RICHMOND HILL — With an abundance of prayer and then a flip of shovels, Richmond Hill’s St. Anne Catholic Church broke ground on its future during a ceremony Thursday at the site where a new 26,000-square-foot sanctuary will be constructed.
The new structure is expected to cost around $8 million and will be finished by Christmas 2015. So far, the church’s nearly 1,000-member congregation has raised some $3.9 million toward the construction cost, and among those who’ve helped raise that amount is 11-year-old Jon Swann.
“Every week, I’ve been putting $1 in the pledge cards, and I’m going to be doing that for three years,” said Swann, the son of Ed and Paula Swann. “It won’t get a lot for the church, but it’ll get something, and I want to be a part of it.”
Swann said he’s been giving for a little more than a year and expects to give another $150 or so before he’s finished.
“I don’t know how much one of those big bricks out there will cost — it might get one or two bricks,” he said. “I’m still going to be happy that I got to help put this up.”
But if Swann, who took part in the groundbreaking along with church officials and those who’ve helped bring the project about, represented St. Anne’s future, then longtime parishioner Miriam Free was on hand to recall the past.

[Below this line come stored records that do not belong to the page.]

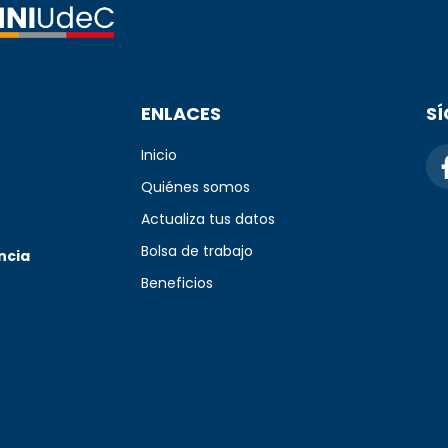
ENLACES
S
Inicio
Quiénes somos
Actualiza tus datos
Bolsa de trabajo
ncia
Beneficios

Free, who was born, raised and has lived much of her life in Richmond Hill, recalled when church members held Mass in the old courthouse annex near the intersection of Highways 144 and 17. Today’s groundbreaking marked a milestone for Free.

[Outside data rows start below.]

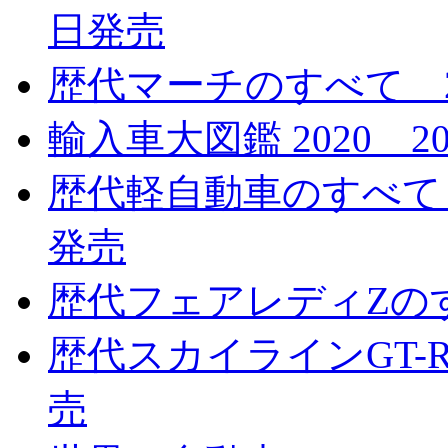
日発売
歴代マーチのすべて 20
輸入車大図鑑 2020 2
歴代軽自動車のすべて 特
発売
歴代フェアレディZのす
歴代スカイラインGT-R
売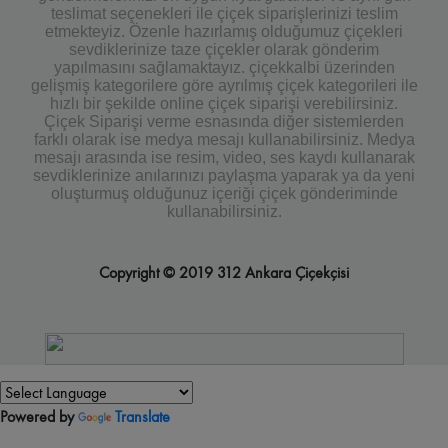
teslimat seçenekleri ile çiçek siparişlerinizi teslim
etmekteyiz. Özenle hazırlamış olduğumuz çiçekleri
sevdiklerinize taze çiçekler olarak gönderim
yapılmasını sağlamaktayız. çiçekkalbi üzerinden
gelişmiş kategorilere göre ayrılmış çiçek kategorileri ile
hızlı bir şekilde online çiçek siparişi verebilirsiniz.
Çiçek Siparişi verme esnasında diğer sistemlerden
farklı olarak ise medya mesajı kullanabilirsiniz. Medya
mesajı arasında ise resim, video, ses kaydı kullanarak
sevdiklerinize anılarınızı paylaşma yaparak ya da yeni
oluşturmuş olduğunuz içeriği çiçek gönderiminde
kullanabilirsiniz.
Copyright © 2019 312 Ankara Çiçekçisi
Powered by
Translate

“It’s so very important for our community,” she said. “We are so proud of our church. I love little St. Anne’s, but we’ve outgrown it. And I’m just so supportive of Father (Joseph Smith) for promoting this. It’ll take us a little while to take care of the payment on it. But we’re working on it.”
The church is being built by Augusta-based R.W.Allen. The new sanctuary was designed by the Boudreaux Group of Columbia, S.C., and was designed to include an 86-foot-tall bell tower, which, when built, will be the tallest structure in Richmond Hill.
“It’s going to be a beautiful church, it really is,” Free said. “This is a big day for all of Richmond Hill.”
Smith led the ceremony, which included various church dignitaries and spiritual leaders — including Bishop Gregory Hartmayer and Bishop Kevin Boland, and former St. Anne pastor Father Douglas Clark — representatives of the church, the contractors and Sun Trust, which is helping finance the construction.
“Humbly, we ask he good Lord’s blessing on everything we do here,” Smith said. “Not just for the community at St. Anne now, but for the future community, and the Catholic church in South Bryan County as it strives to grow and continues to grow.”
The groundbreaking, was followed by a Mass in the current sanctuary and a reception.
Paula Swann, who teaches at Blessed Sacrament where her children attend school, said her family comes from Savannah to attend St. Anne.
“We drive past four other Catholic churches to be here,” she said. “We come to this church because we love the people, love the pastor.”